▸ **YOUR INSTRUCTIONS**
Give all the lines below again, exactly, with no pictures.
......
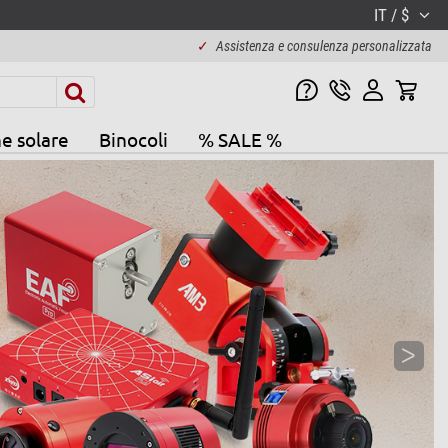
IT / $
✓
Assistenza e consulenza personalizzata
e solare
Binocoli
% SALE %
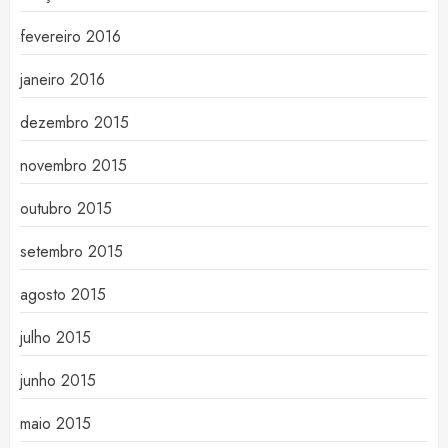
fevereiro 2016
janeiro 2016
dezembro 2015
novembro 2015
outubro 2015
setembro 2015
agosto 2015
julho 2015
junho 2015
maio 2015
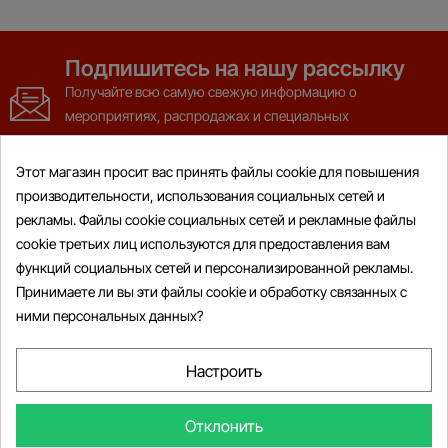
Подпишитесь на нашу рассылку
Получайте всю самую свежую информацию о
мероприятиях, распродажах и специальных
предложениях
Этот магазин просит вас принять файлы cookie для повышения
производительности, использования социальных сетей и
рекламы. Файлы cookie социальных сетей и рекламные файлы
cookie третьих лиц используются для предоставления вам
функций социальных сетей и персонализированной рекламы.
Товары

Принимаете ли вы эти файлы cookie и обработку связанных с
ними персональных данных?
Информация

Мой Аккаунт

Настроить

Информация О Магазине
Отклонить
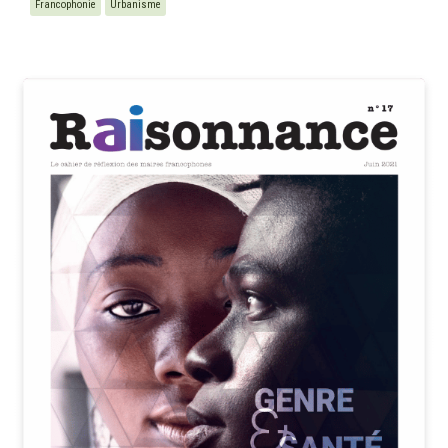
Francophonie
Urbanisme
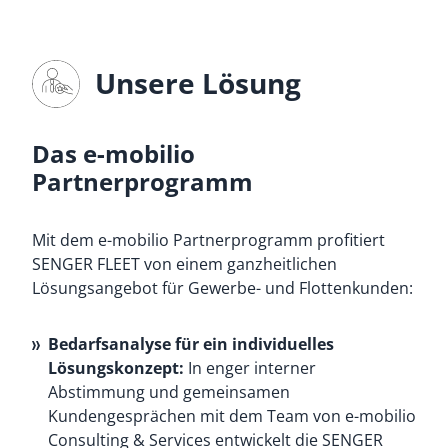
Unsere Lösung
Das e-mobilio
Partnerprogramm
Mit dem e-mobilio Partnerprogramm profitiert
SENGER FLEET von einem ganzheitlichen
Lösungsangebot für Gewerbe- und Flottenkunden:
Bedarfsanalyse für ein individuelles
Lösungskonzept:
In enger interner
Abstimmung und gemeinsamen
Kundengesprächen mit dem Team von e-mobilio
Consulting & Services entwickelt die SENGER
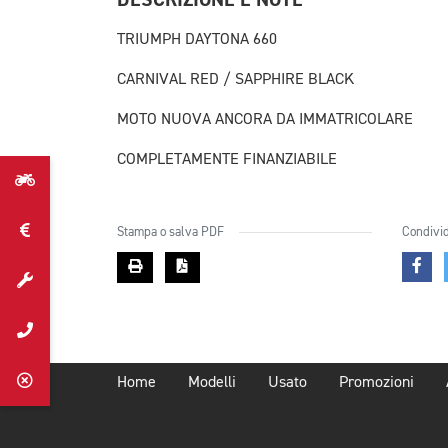
TRIUMPH DAYTONA 660
CARNIVAL RED / SAPPHIRE BLACK
MOTO NUOVA ANCORA DA IMMATRICOLARE
COMPLETAMENTE FINANZIABILE
Stampa o salva PDF
Condivid
Home
Modelli
Usato
Promozioni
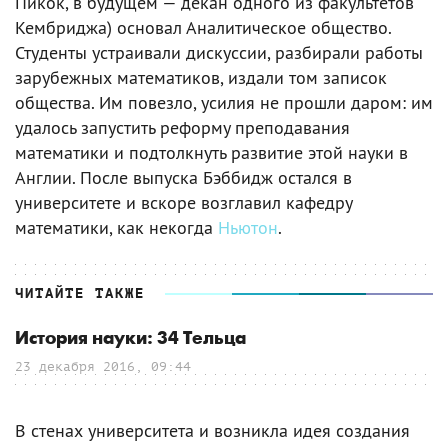
Пикок, в будущем — декан одного из факультетов
Кембриджа) основал Аналитическое общество.
Студенты устраивали дискуссии, разбирали работы
зарубежных математиков, издали том записок
общества. Им повезло, усилия не прошли даром: им
удалось запустить реформу преподавания
математики и подтолкнуть развитие этой науки в
Англии. После выпуска Бэббидж остался в
университете и вскоре возглавил кафедру
математики, как некогда
Ньютон
.
ЧИТАЙТЕ ТАКЖЕ
История науки: 34 Тельца
23 декабря 2016, 09:44
В стенах университета и возникла идея создания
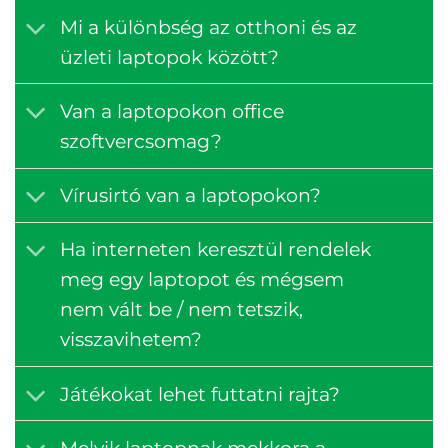
Mi a különbség az otthoni és az
üzleti laptopok között?
Van a laptopokon office
szoftvercsomag?
Vírusirtó van a laptopokon?
Ha interneten keresztül rendelek
meg egy laptopot és mégsem
nem vált be / nem tetszik,
visszavihetem?
Játékokat lehet futtatni rajta?
Melyik laptopnak mekkora a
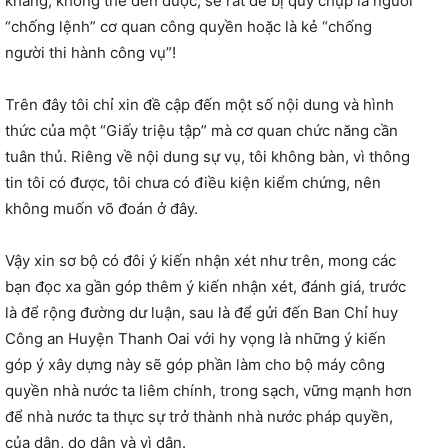
kháng, không thể đến được, sẽ rất dễ bị quy chụp là người
“chống lệnh” cơ quan công quyền hoặc là kẻ “chống
người thi hành công vụ”!
Trên đây tôi chỉ xin đề cập đến một số nội dung và hình
thức của một “Giấy triệu tập” mà cơ quan chức năng cần
tuân thủ. Riêng về nội dung sự vụ, tôi không bàn, vì thông
tin tôi có được, tôi chưa có điều kiện kiểm chứng, nên
không muốn võ đoán ở đây.
Vậy xin sơ bộ có đôi ý kiến nhận xét như trên, mong các
bạn đọc xa gần góp thêm ý kiến nhận xét, đánh giá, trước
là để rộng đường dư luận, sau là để gửi đến Ban Chỉ huy
Công an Huyện Thanh Oai với hy vọng là những ý kiến
góp ý xây dựng này sẽ góp phần làm cho bộ máy công
quyền nhà nước ta liêm chính, trong sạch, vững mạnh hơn
để nhà nước ta thực sự trở thành nhà nước pháp quyền,
của dân, do dân và vì dân.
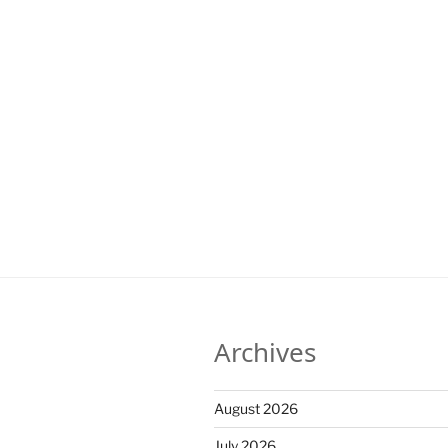
Archives
August 2026
July 2026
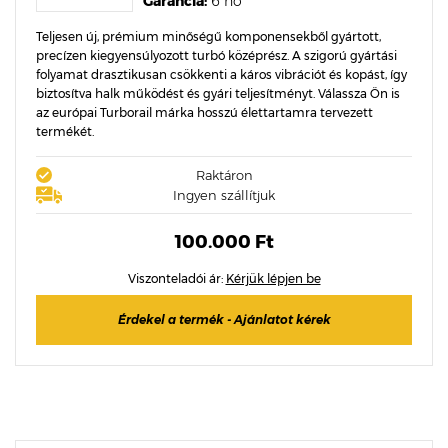
Garancia:
6 hó
Teljesen új, prémium minőségű komponensekből gyártott,
precízen kiegyensúlyozott turbó középrész. A szigorú gyártási
folyamat drasztikusan csökkenti a káros vibrációt és kopást, így
biztosítva halk működést és gyári teljesítményt. Válassza Ön is
az európai Turborail márka hosszú élettartamra tervezett
termékét.
Raktáron
Ingyen szállítjuk
100.000 Ft
Viszonteladói ár:
Kérjük lépjen be
Érdekel a termék - Ajánlatot kérek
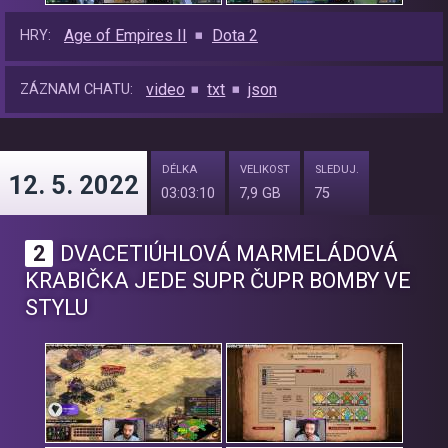
Age of Empires II
Dota 2
HRY:
video
txt
json
ZÁZNAM CHATU:
DÉLKA
VELIKOST
SLEDUJ.
12. 5. 2022
03:03:10
7,9 GB
75
2
DVACETIÚHLOVÁ MARMELÁDOVÁ
KRABIČKA JEDE SUPR ČUPR BOMBY VE
STYLU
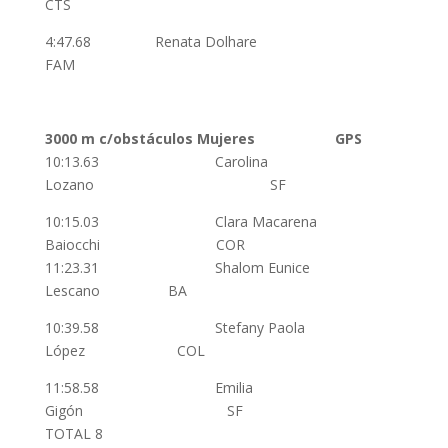
CTS
4:47.68 Renata Dolhare
FAM
3000 m c/obstáculos
Mujeres
GPS
10:13.63 Carolina
Lozano SF
10:15.03 Clara Macarena
Baiocchi COR
11:23.31 Shalom Eunice
Lescano BA
10:39.58 Stefany Paola
López COL
11:58.58 Emilia
Gigón SF
TOTAL 8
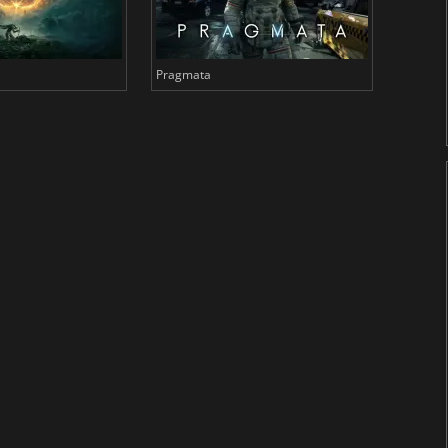
Pragmata
Total 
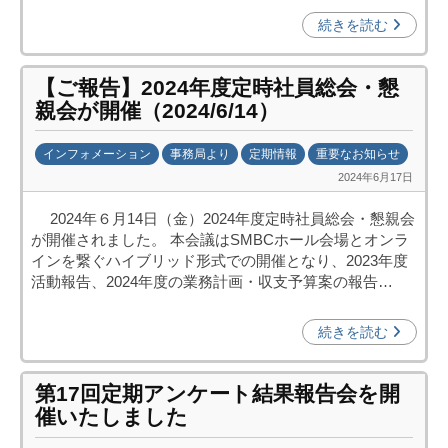
進
続きを読む
機
構
【ご報告】2024年度定時社員総会・懇
(
親会が開催（2024/6/14）
j
c
インフォメーション
事務局より
定期情報
重要なお知らせ
i
2024年6月17日
b
p
y
o
2024年６月14日（金）2024年度定時社員総会・懇親会
劉
)
が開催されました。 本会議はSMBCホール会場とオンラ
娜
インを繋ぐハイブリッド形式での開催となり、2023年度
活動報告、2024年度の業務計画・収支予算案の報告…
続きを読む
第17回定期アンケート結果報告会を開
催いたしました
......
▸ **RESPONSE TO THIS TASK**
IT / $
✓
Assistenza e consulenza personalizzata
e solare
Binocoli
% SALE %
fevereiro 2016
janeiro 2016
dezembro 2015
novembro 2015
outubro 2015
setembro 2015
agosto 2015
julho 2015
junho 2015
maio 2015
Подпишитесь на нашу рассылку
Получайте всю самую свежую информацию о
мероприятиях, распродажах и специальных
предложениях
Этот магазин просит вас принять файлы cookie для повышения
производительности, использования социальных сетей и
рекламы. Файлы cookie социальных сетей и рекламные файлы
cookie третьих лиц используются для предоставления вам
функций социальных сетей и персонализированной рекламы.
Товары

Принимаете ли вы эти файлы cookie и обработку связанных с
ними персональных данных?
Информация

Мой Аккаунт

Настроить

Информация О Магазине
Отклонить
Francophonie
Urbanisme
Unsere Lösung
Das e-mobilio
Partnerprogramm
Mit dem e-mobilio Partnerprogramm profitiert
SENGER FLEET von einem ganzheitlichen
Lösungsangebot für Gewerbe- und Flottenkunden:
Bedarfsanalyse für ein individuelles
Lösungskonzept:
In enger interner
Abstimmung und gemeinsamen
Kundengesprächen mit dem Team von e-mobilio
Consulting & Services entwickelt die SENGER
TRIUMPH DAYTONA 660
CARNIVAL RED / SAPPHIRE BLACK
MOTO NUOVA ANCORA DA IMMATRICOLARE
COMPLETAMENTE FINANZIABILE
Stampa o salva PDF
Condivid
Home
Modelli
Usato
Promozioni
Пикок, в будущем — декан одного из факультетов
Кембриджа) основал Аналитическое общество.
Студенты устраивали дискуссии, разбирали работы
зарубежных математиков, издали том записок
общества. Им повезло, усилия не прошли даром: им
удалось запустить реформу преподавания
математики и подтолкнуть развитие этой науки в
Англии. После выпуска Бэббидж остался в
университете и вскоре возглавил кафедру
математики, как некогда
Ньютон
.
ЧИТАЙТЕ ТАКЖЕ
История науки: 34 Тельца
23 декабря 2016, 09:44
В стенах университета и возникла идея создания
Mi a különbség az otthoni és az
üzleti laptopok között?
Van a laptopokon office
szoftvercsomag?
Vírusirtó van a laptopokon?
Ha interneten keresztül rendelek
meg egy laptopot és mégsem
nem vált be / nem tetszik,
visszavihetem?
Játékokat lehet futtatni rajta?
Melyik laptopnak mekkora a
kháng, không thể đến được, sẽ rất dễ bị quy chụp là người
“chống lệnh” cơ quan công quyền hoặc là kẻ “chống
người thi hành công vụ”!
Trên đây tôi chỉ xin đề cập đến một số nội dung và hình
thức của một “Giấy triệu tập” mà cơ quan chức năng cần
tuân thủ. Riêng về nội dung sự vụ, tôi không bàn, vì thông
tin tôi có được, tôi chưa có điều kiện kiểm chứng, nên
không muốn võ đoán ở đây.
Vậy xin sơ bộ có đôi ý kiến nhận xét như trên, mong các
bạn đọc xa gần góp thêm ý kiến nhận xét, đánh giá, trước
là để rộng đường dư luận, sau là để gửi đến Ban Chỉ huy
Công an Huyện Thanh Oai với hy vọng là những ý kiến
góp ý xây dựng này sẽ góp phần làm cho bộ máy công
quyền nhà nước ta liêm chính, trong sạch, vững mạnh hơn
để nhà nước ta thực sự trở thành nhà nước pháp quyền,
của dân, do dân và vì dân.
Archives
August 2026
July 2026
Garancia:
6 hó
Teljesen új, prémium minőségű komponensekből gyártott,
precízen kiegyensúlyozott turbó középrész. A szigorú gyártási
folyamat drasztikusan csökkenti a káros vibrációt és kopást, így
biztosítva halk működést és gyári teljesítményt. Válassza Ön is
az európai Turborail márka hosszú élettartamra tervezett
termékét.
Raktáron
Ingyen szállítjuk
100.000 Ft
Viszonteladói ár:
Kérjük lépjen be
Érdekel a termék - Ajánlatot kérek
Age of Empires II
Dota 2
HRY:
video
txt
json
ZÁZNAM CHATU:
DÉLKA
VELIKOST
SLEDUJ.
12. 5. 2022
03:03:10
7,9 GB
75
2
DVACETIÚHLOVÁ MARMELÁDOVÁ
KRABIČKA JEDE SUPR ČUPR BOMBY VE
STYLU
CTS
4:47.68 Renata Dolhare
FAM
3000 m c/obstáculos
Mujeres
GPS
10:13.63 Carolina
Lozano SF
10:15.03 Clara Macarena
Baiocchi COR
11:23.31 Shalom Eunice
Lescano BA
10:39.58 Stefany Paola
López COL
11:58.58 Emilia
Gigón SF
TOTAL 8
Pragmata
Total 
進
続きを読む
機
構
【ご報告】2024年度定時社員総会・懇
(
親会が開催（2024/6/14）
j
c
インフォメーション
事務局より
定期情報
重要なお知らせ
i
2024年6月17日
b
p
y
o
2024年６月14日（金）2024年度定時社員総会・懇親会
劉
)
が開催されました。 本会議はSMBCホール会場とオンラ
娜
インを繋ぐハイブリッド形式での開催となり、2023年度
活動報告、2024年度の業務計画・収支予算案の報告…
続きを読む
第17回定期アンケート結果報告会を開
催いたしました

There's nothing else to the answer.